Judge Mendoza’s opinion was unambiguous in its criticism of the law’s sweeping and subjective standards. He described the statute as creating an “I know it when I see it” test that chilled free speech and undermined the expertise of school librarians. “The restrictions imposed in the Florida legislation had to be judged in light of the purpose of school libraries,” Mendoza wrote. “There, as in other libraries, the right to read is paramount.”
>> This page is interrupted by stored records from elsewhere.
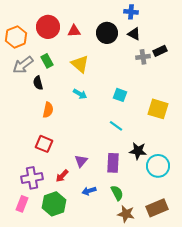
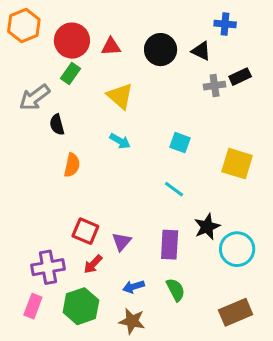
blue cross: (131, 12) -> (225, 24), moved
orange hexagon: (16, 37) -> (24, 26), moved
green rectangle: (47, 61) -> (70, 74), moved, turned 64
red square: (44, 144) -> (85, 231), moved
black star: (138, 151) -> (207, 227), turned -30
brown star: (126, 214) -> (132, 321), moved

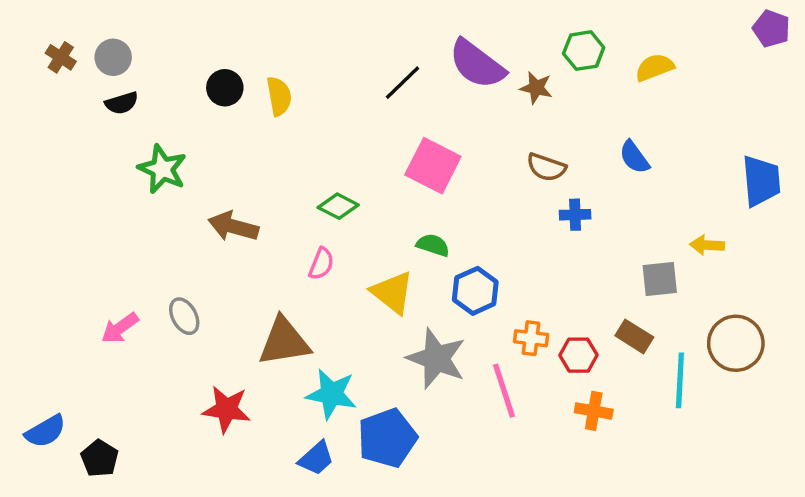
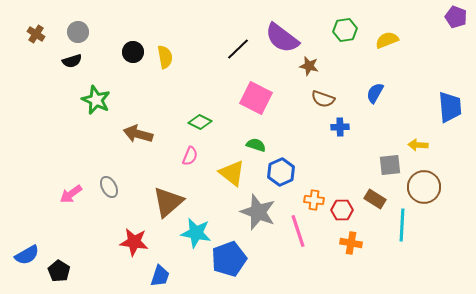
gray circle: (113, 57) -> (78, 32), moved
brown star: (536, 88) -> (309, 66), moved
blue semicircle: (634, 157) -> (375, 93), turned 65
brown triangle: (284, 342) -> (168, 202), turned -32
brown circle: (736, 343) -> (424, 187), moved
blue trapezoid: (316, 458) -> (160, 276), moved, turned -30

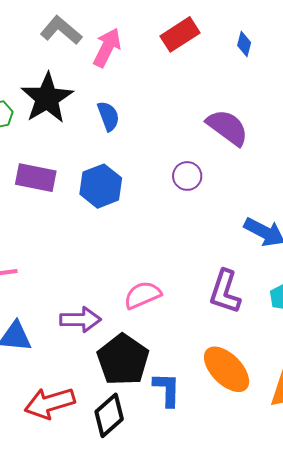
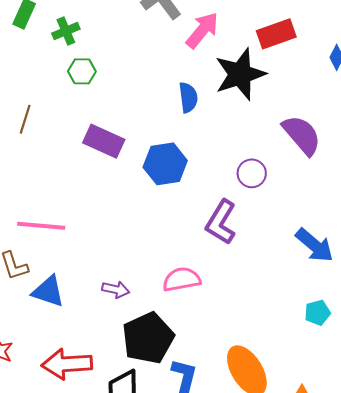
black star: (47, 98) -> (240, 74), moved
purple L-shape: (225, 292) -> (221, 222), moved
purple arrow: (80, 320) -> (116, 289), size x0.7

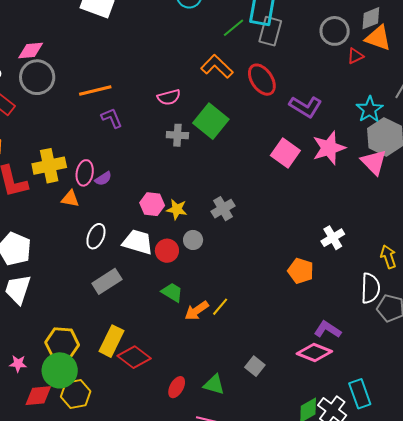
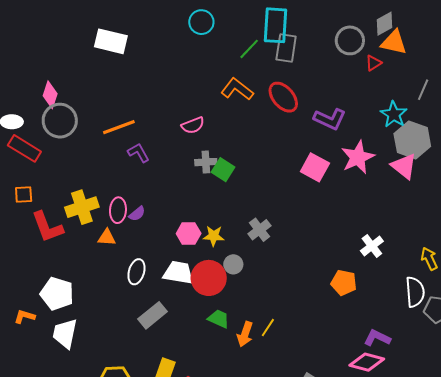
pink diamond: (31, 50) -> (50, 95), turned -60
green square: (211, 121) -> (223, 170), moved, size x0.7
red circle: (167, 251) -> (209, 278), size x1.5
orange arrow: (197, 311) -> (245, 334), turned -30

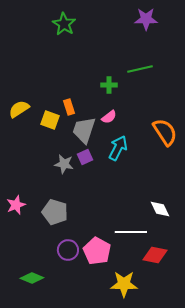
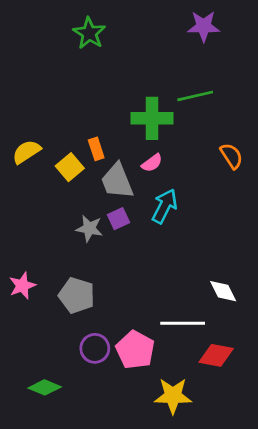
green cross: (109, 85) -> (152, 118), size x1.8
yellow square: (50, 120) -> (70, 167), turned 30
gray trapezoid: (84, 130) -> (117, 181), turned -40
orange semicircle: (165, 132) -> (231, 156), moved, size x0.7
The judge also dismissed the state’s argument that book removals constituted a form of government “curation,” asserting instead that delegating unchecked objection power to parents amounted to outright censorship. He cited longstanding Supreme Court precedents, including Island Trees Sch. Dist. v. Pico by Pico (1982), which held that state officials “may not remove books from school libraries simply because they dislike the ideas contained in those books and seek by their removal to ‘prescribe what shall be orthodox in politics, nationalism, religion, or other matters of opinion.’”

Judge Mendoza further emphasized that the mere presence of sexual content in a book does not make it pornographic, echoing the Supreme Court’s requirement that works be evaluated as a whole before being deemed obscene. He criticized HB 1069 for giving “parents license to object to materials under an ‘I know it when I see it’ approach,” a standard that failed to provide meaningful guidance or respect for literary value. “Books that are classics, modern award winners, and tested on AP exams” were swept into the category of banned material, he noted, underscoring the law’s overreach.

The decision carries particular significance for LGBTQ+ communities and advocates for inclusive education. According to PEN America, 25 percent of the books banned in the 2023–24 school year featured LGBTQ+ characters or themes. Many of these works offer young readers insights into their own identities and experiences, helping to foster empathy and understanding in an increasingly complex world. As Mary Rasenberger, CEO of the Authors Guild, stated following the ruling, “This victory affirms what we’ve always known—that literature has the power to expand worlds, foster empathy, and help young people understand themselves and their experiences. Book bans don’t just censor words on a page; they silence authors’ lived experiences and deny students access to the stories that help them navigate an increasingly complex world.”

The roots of book banning in America run deep, stretching back to colonial times. The first recorded ban occurred in 1637 in Massachusetts, when Puritan authorities branded New English Canaan as heretical. Efforts to suppress literature have recurred throughout U.S. history, from Southern states’ attempts to remove Uncle Tom’s Cabin to the infamous 1933 federal ruling that protected James Joyce’s Ulysses from censorship. In each instance, courts have played a crucial role in upholding the principle that the right to read should not be reserved only for those with the means or power to acquire books.

Judge Mendoza’s ruling does not require that every published work be included in a school library’s collection. Instead, it reaffirms the discretion of professional librarians and school boards to make informed decisions about which books to add, while making clear that removals cannot be predicated on ideological or political objections. The decision restores the balance between protecting young readers and ensuring that the free exchange of ideas—a cornerstone of democratic society—is not sacrificed to the shifting winds of political controversy.

As debates over book bans continue to roil school districts nationwide, the Florida case stands as a powerful reminder of the enduring importance of libraries and the right to read. Ben Franklin, who championed the creation of public libraries as engines of democracy, would no doubt have approved of the court’s insistence that access to literature remain a fundamental American value.